▸ **What you should do**: Return all of the data exactly, omitting any images.

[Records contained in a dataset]

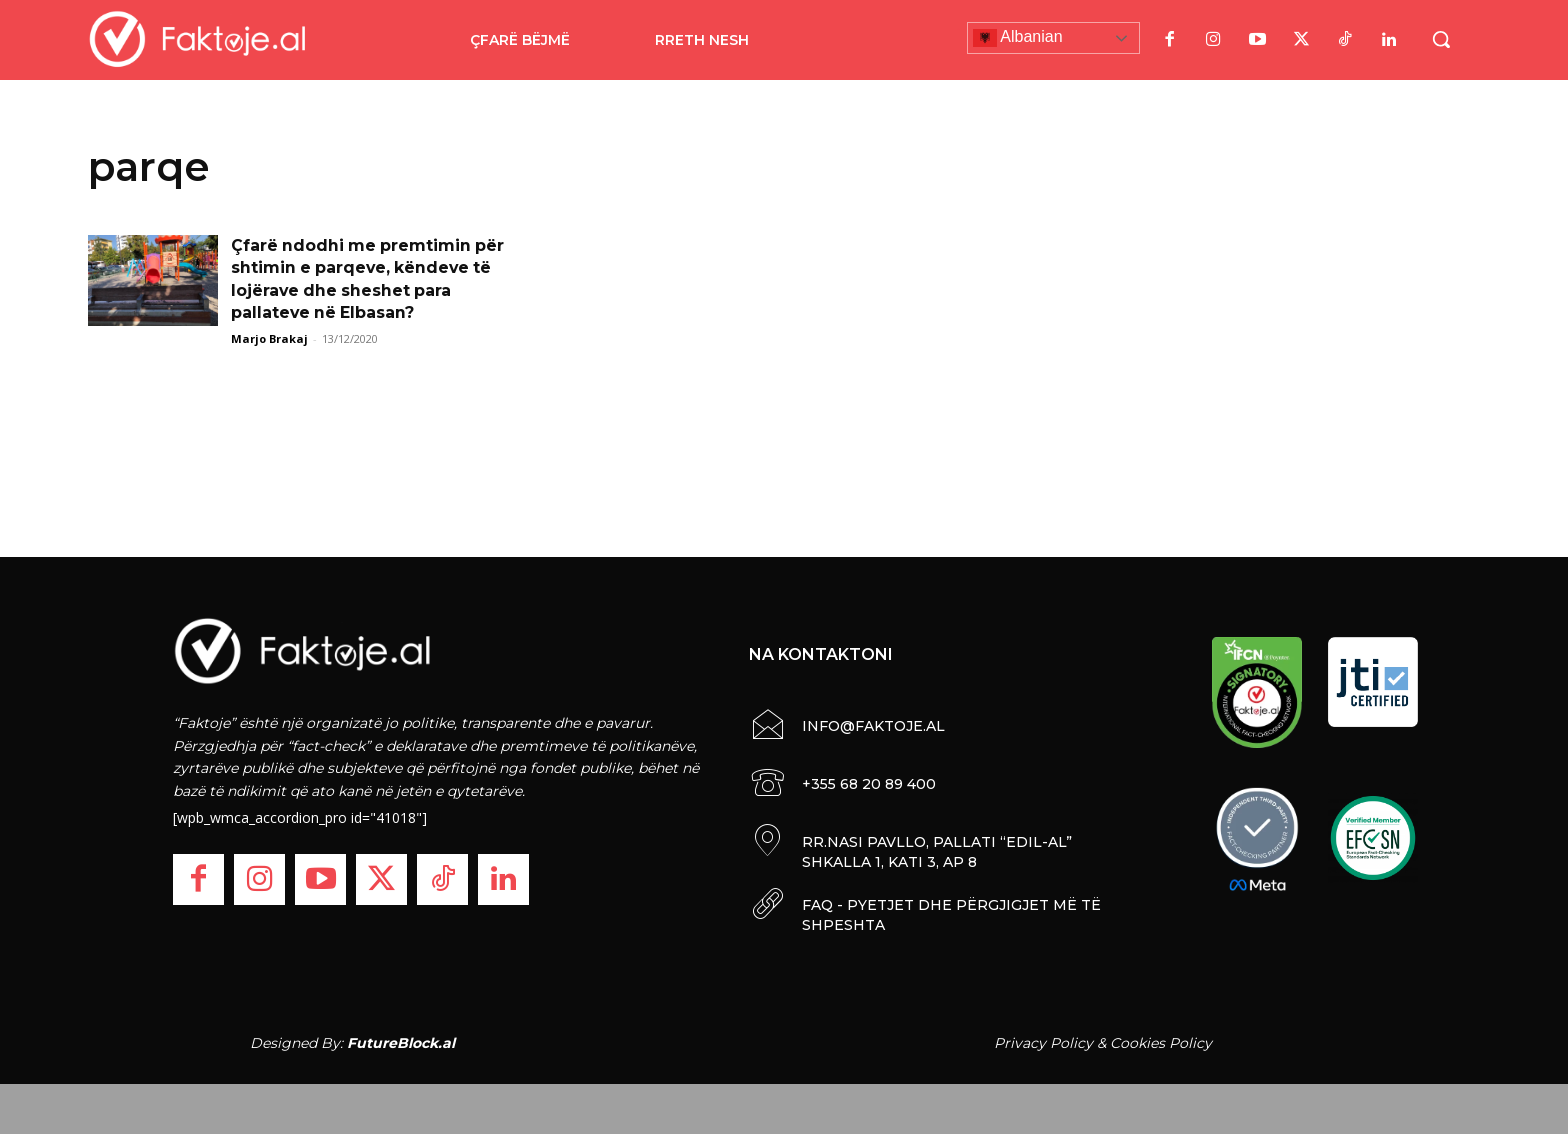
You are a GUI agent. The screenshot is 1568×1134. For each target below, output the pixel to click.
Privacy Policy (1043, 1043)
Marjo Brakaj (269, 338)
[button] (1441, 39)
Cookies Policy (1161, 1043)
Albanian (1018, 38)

▸ **Problem solution**:
You are a GUI agent. The screenshot is 1568×1134. For each target below, output the pixel to click.
Privacy Policy (1043, 1043)
Marjo Brakaj (269, 338)
[button] (1441, 39)
Cookies Policy (1161, 1043)
Albanian (1018, 38)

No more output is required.